**YOUR OBJECTIVE:**
Leave out the images and output the records word for word.

**EXERCISE INPUTS:**
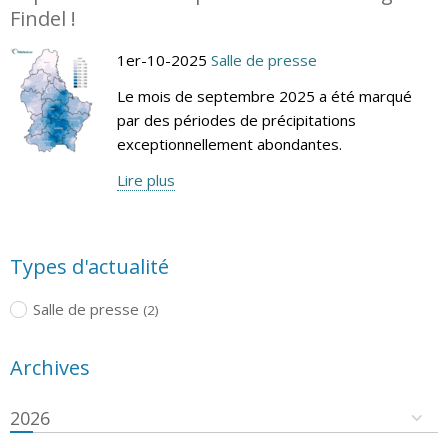
Findel !
1er-10-2025
Salle de presse
Le mois de septembre 2025 a été marqué
par des périodes de précipitations
exceptionnellement abondantes.
Lire plus
Types d'actualité
Salle de presse
(2)
Archives
2026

**EXERCISE RESPONSE:**
Findel !
1er-10-2025
Salle de presse
Le mois de septembre 2025 a été marqué
par des périodes de précipitations
exceptionnellement abondantes.
Lire plus
Types d'actualité
Salle de presse
(2)
Archives
2026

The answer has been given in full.